A Malaysian seaweed company has delayed a scheme to sell shares to Cambodians after warnings from the Security Commission of Cambodia the plan could be illegal.
FMCB Services, Bhd., has invested around $3 million in its Kampot province facility so far this year, with plans to export seaweed to US, where it can be packaged as food or used in cosmetics. Seaweed is also popular in European, Japanese, Chinese and Korean markets.
“We haven’t sold any shares so far,” Mei Ratha, FMCB’s Cambodian representative, told VOA Khmer. “Now we need to ask the [SCC] first, and we will decide to sell again only if we are allowed to do so.”
The company has 60 hectares of sea area, with a plan to increase to 10,000 hectares, which would demand raising capital between $30 million to $40 million. They had planned to sell shares for $300 per share, with promises of high returns: 30 percent the first year, 50 percent the second year and 75 percent the third year.
Mei Ratha said his company would cancel the sales if they are illegal.

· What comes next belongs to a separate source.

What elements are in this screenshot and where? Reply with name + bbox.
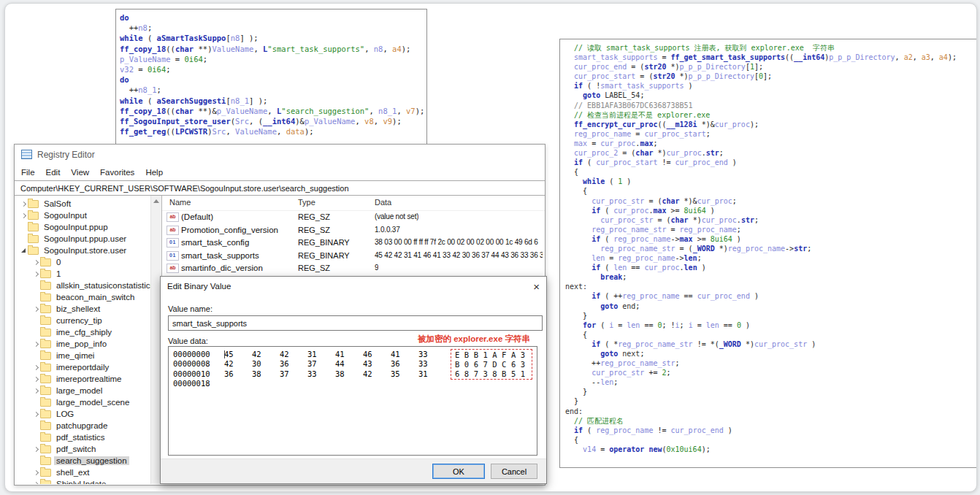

“We need to wait and see,” he said. “If the government allows it and it is legal, we will sell. But if it is illegal, we won’t do it. We’ll forget about it and use our own money instead.”
Soon after FMCB announced the selling of shares, the securities commission, which is responsible for Cambodia’s nascent securities market, took measures to interrupt the process.
“We will invite them to clear out the issue,” said Minh Ban Kosal, secretary-general of the commission. “We will see if it is a desire or confusion.”
Public offerings are so far not legal in Cambodia, he said, and the company does not appear on the business listing of the Ministry of Commerce.
In order to sell shares, companies must be listed on the stock exchange, he said. The exchange is scheduled to open at the end of the year.